If you enjoyed the "Look Who's Talking" trilogy, then this is the kind of comedy you'll enjoy. The gimmick of having babies speak is revisited here with a plot that revolves around the idea that all babies are born with the wisdom of the ages and the ability to speak with each other. So, what adults hear as gurgling "baby talk" is actually a sophisticated dialogue. And, through CGI technology, the babies' lips move exactly like adults' lips, simulating conversation, along with appropriate facial expressions. Writer/director Bob Clark and co-writer Greg Michael have concocted a morality play, with its conflict between good and evil, in which twins are separated at birth by a scheming, wildly ambitious child psychiatrist, Dr. Kinder (Kathleen Turner) who runs BABYCO, the world's largest manufacturer of baby products. She keeps one, named Sly, to be raised with constant discipline and training in a secret, experimental research research lab - where he interacts with the best and brightest of other baby geniuses - except he's always trying to escape. Meanwhile, his twin, Whit, is raised by Dr. Kinder's niece (Kim Cattrall) who, with her husband (Peter MacNicol), runs an old-fashioned nursery school, where love, tenderness, and good sense reign.

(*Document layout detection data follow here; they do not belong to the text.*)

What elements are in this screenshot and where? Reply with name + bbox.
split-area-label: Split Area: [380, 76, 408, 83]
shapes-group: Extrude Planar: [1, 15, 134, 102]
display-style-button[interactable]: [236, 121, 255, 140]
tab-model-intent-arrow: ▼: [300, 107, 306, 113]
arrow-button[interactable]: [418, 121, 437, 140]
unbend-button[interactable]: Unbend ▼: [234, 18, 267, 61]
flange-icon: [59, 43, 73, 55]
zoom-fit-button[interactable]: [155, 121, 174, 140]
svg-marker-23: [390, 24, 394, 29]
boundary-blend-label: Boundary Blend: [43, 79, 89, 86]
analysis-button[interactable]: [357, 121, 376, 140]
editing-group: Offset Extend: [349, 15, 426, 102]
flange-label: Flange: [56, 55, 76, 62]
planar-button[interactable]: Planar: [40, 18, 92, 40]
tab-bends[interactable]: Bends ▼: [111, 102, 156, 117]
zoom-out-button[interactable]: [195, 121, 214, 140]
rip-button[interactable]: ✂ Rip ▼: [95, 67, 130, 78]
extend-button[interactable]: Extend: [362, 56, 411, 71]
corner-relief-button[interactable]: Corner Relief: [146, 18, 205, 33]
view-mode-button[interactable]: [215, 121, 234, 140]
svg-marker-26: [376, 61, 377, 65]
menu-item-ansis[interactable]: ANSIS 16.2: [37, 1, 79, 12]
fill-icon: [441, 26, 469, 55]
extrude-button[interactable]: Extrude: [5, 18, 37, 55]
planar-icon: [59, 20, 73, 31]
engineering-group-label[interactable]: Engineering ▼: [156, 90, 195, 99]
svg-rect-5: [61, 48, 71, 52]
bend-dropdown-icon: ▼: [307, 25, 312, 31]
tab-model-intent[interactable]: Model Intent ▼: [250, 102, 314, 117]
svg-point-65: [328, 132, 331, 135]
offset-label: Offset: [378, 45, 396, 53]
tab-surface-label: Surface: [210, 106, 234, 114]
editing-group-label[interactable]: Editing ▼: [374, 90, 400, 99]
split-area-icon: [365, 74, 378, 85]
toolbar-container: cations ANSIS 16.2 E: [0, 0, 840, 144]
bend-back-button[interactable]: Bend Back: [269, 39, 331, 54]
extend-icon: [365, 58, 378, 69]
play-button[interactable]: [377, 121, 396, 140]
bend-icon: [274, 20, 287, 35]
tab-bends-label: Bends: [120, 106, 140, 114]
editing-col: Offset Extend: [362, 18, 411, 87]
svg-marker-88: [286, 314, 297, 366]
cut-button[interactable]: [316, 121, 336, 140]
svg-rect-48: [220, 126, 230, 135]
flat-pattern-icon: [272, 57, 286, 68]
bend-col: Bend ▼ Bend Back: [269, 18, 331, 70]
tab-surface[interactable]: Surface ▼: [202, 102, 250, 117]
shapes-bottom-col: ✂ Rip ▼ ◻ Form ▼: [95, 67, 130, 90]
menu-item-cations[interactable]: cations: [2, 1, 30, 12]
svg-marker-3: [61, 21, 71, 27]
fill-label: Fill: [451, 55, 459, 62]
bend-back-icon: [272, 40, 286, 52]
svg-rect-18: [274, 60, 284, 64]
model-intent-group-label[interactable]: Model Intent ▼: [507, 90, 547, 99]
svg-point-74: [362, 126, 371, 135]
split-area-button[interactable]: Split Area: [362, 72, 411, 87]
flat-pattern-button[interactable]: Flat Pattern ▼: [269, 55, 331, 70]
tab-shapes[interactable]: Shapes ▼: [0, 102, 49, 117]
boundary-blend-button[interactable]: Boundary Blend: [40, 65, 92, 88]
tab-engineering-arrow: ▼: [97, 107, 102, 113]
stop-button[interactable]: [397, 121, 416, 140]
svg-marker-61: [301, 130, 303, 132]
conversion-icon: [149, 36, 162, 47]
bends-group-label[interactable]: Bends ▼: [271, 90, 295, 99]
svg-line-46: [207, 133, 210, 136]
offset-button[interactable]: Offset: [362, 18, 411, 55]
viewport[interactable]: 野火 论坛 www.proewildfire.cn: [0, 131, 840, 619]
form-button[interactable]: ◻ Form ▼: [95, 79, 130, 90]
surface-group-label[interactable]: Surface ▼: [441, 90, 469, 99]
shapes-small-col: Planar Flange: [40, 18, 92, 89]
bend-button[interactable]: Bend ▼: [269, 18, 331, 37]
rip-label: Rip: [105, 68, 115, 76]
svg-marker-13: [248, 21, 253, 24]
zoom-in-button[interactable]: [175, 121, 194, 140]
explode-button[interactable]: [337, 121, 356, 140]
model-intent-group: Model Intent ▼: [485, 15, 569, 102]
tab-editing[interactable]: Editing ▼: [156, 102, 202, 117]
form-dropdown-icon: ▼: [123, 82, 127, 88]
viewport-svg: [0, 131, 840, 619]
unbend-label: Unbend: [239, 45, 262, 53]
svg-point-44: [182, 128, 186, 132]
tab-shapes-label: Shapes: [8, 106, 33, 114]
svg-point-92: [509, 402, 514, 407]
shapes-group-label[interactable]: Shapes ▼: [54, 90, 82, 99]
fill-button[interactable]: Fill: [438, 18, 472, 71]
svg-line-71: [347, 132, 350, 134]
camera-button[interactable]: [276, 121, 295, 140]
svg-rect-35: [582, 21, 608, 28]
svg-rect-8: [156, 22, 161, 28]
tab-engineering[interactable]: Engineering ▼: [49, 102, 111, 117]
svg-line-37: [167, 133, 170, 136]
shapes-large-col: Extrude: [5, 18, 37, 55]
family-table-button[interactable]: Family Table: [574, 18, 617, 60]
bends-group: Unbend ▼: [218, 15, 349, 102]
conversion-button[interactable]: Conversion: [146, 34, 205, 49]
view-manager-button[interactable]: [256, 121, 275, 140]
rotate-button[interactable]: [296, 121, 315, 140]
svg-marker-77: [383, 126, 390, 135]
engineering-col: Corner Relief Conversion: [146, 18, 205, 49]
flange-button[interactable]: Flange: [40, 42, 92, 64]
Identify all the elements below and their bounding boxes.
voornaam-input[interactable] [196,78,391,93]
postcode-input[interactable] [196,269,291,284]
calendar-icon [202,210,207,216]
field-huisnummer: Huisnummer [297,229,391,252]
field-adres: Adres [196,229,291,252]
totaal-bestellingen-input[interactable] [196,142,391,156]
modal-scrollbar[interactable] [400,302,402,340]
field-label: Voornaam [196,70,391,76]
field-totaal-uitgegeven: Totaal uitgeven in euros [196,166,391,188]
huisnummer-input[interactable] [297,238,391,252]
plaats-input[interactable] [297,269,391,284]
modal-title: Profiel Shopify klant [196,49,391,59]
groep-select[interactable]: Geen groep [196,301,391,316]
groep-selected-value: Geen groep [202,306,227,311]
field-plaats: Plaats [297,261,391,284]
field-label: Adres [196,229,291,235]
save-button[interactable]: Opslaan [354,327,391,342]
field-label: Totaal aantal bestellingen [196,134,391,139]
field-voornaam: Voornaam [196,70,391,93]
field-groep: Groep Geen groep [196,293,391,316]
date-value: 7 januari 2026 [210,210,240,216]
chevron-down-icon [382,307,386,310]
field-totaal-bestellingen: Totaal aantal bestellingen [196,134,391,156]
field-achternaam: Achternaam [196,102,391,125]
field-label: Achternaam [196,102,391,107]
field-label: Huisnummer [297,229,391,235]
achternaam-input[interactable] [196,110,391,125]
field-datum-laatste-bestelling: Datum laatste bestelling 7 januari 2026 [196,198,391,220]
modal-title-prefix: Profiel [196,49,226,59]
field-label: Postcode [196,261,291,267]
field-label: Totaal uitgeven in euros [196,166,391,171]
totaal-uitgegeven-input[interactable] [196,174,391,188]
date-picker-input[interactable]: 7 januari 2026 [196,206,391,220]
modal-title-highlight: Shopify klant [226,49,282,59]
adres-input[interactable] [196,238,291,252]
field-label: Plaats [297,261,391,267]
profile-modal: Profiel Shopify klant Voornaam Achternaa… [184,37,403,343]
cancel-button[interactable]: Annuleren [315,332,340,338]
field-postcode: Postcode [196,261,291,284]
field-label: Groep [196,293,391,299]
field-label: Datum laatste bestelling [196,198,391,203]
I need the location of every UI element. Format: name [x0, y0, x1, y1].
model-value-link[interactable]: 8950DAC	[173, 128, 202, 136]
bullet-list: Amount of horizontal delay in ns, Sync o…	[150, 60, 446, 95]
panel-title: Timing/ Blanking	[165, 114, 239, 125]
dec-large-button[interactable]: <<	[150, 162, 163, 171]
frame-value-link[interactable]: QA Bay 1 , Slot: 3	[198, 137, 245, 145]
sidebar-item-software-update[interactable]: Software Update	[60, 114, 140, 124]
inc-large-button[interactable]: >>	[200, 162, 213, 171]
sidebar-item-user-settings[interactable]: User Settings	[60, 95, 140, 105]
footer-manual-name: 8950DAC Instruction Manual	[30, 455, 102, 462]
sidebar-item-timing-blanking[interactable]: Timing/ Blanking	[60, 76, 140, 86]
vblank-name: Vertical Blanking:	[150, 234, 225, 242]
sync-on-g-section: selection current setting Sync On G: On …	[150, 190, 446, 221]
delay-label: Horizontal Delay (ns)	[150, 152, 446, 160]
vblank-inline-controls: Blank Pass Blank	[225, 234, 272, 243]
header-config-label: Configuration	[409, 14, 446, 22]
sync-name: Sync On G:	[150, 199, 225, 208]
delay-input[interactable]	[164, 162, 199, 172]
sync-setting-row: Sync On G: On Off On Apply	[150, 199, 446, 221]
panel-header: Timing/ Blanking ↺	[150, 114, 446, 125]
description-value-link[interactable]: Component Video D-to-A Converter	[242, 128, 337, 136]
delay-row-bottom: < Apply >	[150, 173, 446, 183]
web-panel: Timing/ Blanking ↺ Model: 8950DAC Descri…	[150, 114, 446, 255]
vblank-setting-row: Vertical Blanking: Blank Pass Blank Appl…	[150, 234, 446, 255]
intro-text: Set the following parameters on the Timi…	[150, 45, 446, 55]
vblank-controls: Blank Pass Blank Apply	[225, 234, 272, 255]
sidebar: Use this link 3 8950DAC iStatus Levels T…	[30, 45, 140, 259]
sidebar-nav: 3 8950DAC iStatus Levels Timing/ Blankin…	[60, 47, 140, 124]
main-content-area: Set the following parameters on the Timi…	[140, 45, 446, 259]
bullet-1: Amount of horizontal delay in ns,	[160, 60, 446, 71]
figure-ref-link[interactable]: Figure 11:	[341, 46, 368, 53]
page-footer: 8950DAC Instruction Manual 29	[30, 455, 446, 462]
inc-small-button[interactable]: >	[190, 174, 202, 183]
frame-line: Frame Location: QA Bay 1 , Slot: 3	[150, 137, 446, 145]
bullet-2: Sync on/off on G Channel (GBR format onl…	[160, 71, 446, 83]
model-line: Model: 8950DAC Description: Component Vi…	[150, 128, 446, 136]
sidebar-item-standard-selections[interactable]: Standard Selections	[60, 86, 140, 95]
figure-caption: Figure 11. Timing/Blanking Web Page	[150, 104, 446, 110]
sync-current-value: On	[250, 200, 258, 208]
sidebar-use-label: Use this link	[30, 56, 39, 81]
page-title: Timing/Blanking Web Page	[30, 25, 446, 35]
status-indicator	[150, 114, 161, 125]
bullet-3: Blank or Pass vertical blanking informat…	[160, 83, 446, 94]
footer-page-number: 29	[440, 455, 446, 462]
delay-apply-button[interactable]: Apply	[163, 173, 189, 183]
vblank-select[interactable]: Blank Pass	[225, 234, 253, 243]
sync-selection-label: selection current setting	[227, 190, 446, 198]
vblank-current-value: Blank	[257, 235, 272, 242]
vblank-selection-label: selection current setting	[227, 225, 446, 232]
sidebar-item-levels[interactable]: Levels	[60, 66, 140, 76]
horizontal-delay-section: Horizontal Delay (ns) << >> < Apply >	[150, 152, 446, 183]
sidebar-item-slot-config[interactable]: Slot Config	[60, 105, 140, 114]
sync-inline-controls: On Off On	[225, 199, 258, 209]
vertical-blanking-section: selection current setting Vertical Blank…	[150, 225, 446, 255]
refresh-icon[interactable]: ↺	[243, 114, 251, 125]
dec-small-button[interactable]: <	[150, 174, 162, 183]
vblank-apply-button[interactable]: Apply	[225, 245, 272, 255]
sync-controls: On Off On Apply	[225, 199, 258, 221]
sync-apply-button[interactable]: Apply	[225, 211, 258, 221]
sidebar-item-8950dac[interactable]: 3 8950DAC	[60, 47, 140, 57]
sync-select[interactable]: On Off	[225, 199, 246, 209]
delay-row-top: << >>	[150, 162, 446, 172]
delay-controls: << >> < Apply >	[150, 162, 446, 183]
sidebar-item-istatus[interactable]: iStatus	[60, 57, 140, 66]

It's the antithesis of BABYCO. Inevitably, the babies meet - at a shopping mall at Christmastime - and, in a mistaken-identity switch, they find themselves in each other's environment. What works in this film is the inherent whimsical appeal of the babies - who are actually played by the Fitzgerald triplets from Vancouver. What doesn't work is the psychobabble and contrived amusement. On the Granger Movie Gauge of 1 to 10, "Baby Geniuses" is a flimsy 5. Cute but cloying - unless you're really into watching the screen antics of two-year olds.